The Legacy of Irish Missionaries Lives On
by Matt Moran (OnStream, €15.00)
With the apparent decline of priestly vocations, the nature of Irish missionary movement has changed. I say apparent because in reality it may be that the call that was responded to in the past still exists, it is merely that the responses to it now come in more varied forms.
Seeing old forms decline, too many fear that the end is nigh, when in fact we are witnessing a new beginning, a renewal. This book is a personal account drawn from experiences, perspectives and views of those involved mostly from Africa, Latin America and Asia who have benefited from the work of Irish missionaries in the past, the changes that it produced, and how these change will continue into the future.
Volunteers
It finds too as might be expected that among the “new missionaries” are lay people, with special skills often in the technical field, who work abroad not for a life time, but as volunteers for a few years. The halls of Maynooth may be echoingly empty, but out where it counts men and women are busy.
This is a book which should not be missed by anyone interested in Ireland’s future role in a rapidly changing world. These missionaries are no longer a part of a colonial enterprise, but they work as friends to empower the powerless, to help bring justice to those denied it, to end inequalities of all kinds.

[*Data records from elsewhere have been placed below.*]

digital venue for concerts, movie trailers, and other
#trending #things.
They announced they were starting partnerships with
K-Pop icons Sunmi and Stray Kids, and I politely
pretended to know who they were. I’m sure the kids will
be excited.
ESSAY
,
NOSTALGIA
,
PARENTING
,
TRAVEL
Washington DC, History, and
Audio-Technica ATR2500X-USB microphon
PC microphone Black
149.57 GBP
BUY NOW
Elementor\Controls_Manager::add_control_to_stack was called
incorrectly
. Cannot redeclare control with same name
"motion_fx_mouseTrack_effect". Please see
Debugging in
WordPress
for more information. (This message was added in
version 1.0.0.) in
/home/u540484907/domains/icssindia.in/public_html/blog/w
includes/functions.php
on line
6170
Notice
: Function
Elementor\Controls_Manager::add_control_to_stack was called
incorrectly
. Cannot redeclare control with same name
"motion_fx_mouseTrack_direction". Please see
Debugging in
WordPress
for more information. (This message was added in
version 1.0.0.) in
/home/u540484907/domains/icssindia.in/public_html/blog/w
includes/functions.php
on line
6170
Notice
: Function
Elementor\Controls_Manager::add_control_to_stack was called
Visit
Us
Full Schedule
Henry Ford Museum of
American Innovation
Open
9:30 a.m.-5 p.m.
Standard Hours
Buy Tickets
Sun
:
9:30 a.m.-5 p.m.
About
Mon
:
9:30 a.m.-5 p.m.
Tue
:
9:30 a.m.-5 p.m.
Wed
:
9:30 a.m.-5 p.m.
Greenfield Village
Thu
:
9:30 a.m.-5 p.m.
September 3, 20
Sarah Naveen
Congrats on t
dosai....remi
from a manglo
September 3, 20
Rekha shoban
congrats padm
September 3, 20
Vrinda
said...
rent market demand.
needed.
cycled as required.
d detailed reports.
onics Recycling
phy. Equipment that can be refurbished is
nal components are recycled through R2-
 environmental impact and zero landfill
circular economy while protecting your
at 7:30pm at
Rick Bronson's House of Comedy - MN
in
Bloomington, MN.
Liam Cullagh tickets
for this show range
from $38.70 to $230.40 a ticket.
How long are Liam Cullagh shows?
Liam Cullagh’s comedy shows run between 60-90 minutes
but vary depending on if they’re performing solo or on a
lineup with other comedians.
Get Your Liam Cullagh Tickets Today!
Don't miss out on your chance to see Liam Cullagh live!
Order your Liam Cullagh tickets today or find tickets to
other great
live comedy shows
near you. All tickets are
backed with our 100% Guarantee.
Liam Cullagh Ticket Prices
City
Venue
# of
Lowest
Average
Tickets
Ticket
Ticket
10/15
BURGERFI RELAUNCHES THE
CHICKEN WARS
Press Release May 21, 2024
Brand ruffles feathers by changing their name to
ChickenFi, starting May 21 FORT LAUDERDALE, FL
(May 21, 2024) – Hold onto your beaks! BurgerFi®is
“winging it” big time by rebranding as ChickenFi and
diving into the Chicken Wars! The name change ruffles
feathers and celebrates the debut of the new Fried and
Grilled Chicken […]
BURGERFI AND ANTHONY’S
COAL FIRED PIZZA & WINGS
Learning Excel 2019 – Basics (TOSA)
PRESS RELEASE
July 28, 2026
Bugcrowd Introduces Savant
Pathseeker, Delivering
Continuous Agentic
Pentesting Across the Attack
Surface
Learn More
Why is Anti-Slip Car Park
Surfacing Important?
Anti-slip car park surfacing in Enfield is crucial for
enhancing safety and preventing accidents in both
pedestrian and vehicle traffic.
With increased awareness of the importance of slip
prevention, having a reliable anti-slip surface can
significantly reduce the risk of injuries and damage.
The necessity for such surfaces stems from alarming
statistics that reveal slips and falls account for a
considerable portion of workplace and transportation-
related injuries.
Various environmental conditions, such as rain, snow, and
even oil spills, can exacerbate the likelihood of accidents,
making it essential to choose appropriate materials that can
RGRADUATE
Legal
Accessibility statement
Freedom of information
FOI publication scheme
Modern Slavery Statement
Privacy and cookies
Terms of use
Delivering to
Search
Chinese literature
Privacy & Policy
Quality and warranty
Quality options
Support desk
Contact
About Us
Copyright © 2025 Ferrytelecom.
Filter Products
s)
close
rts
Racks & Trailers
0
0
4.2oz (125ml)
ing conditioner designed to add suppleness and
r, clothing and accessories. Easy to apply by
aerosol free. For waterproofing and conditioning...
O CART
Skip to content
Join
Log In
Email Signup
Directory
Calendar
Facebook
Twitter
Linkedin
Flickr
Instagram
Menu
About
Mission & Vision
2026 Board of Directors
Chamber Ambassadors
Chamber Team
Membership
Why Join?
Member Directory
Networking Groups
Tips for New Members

Bombs, Bullets and the Border: Policing Ireland’s Frontier: Irish Security Policy, 1969-1978
by Patrick Mulroe
(Irish Academic Press, €24.99 paper / €45.00 cased)
This detailed study of how the security forces, Garda and Army, struggled with inadequate resources to contain the spill-over into the Republic from IRA violence in Northern Ireland is timely in view of current ‘hard border’ discussion.
The author has drawn on Government papers in Dublin and London to give valuable insights into how the Garda policing the border had to cooperate with the RUC and the British Army and give the impression that they had little or no contact. Their job was not helped by the vacillating attitude of their political masters in Dublin intent on restraining the IRA while not abandoning claims to a united Ireland.
Complicating factor
Loyalist bomb attacks in the Republic were a complicating factor, especially in view of suspicions of RUC and/or British intelligence collusion. The book details the problem for the Garda on the border in coping with the IRA, loyalists, changing Governments in Dublin and increasing pressure from London to crush the IRA.
The London papers reveal how British diplomats in Dublin had a grudging sympathy for the efforts of successive Governments to restrain the IRA without de-stabilising their own position. There were “sneaking regarders” in all parties. Jack Lynch’s permission for British over-flights in hot pursuit of IRA incursions into the North played a part in his resignation.
This book recalls how fraught this period was for those policing the border and the carnage wreaked by the paramilitaries.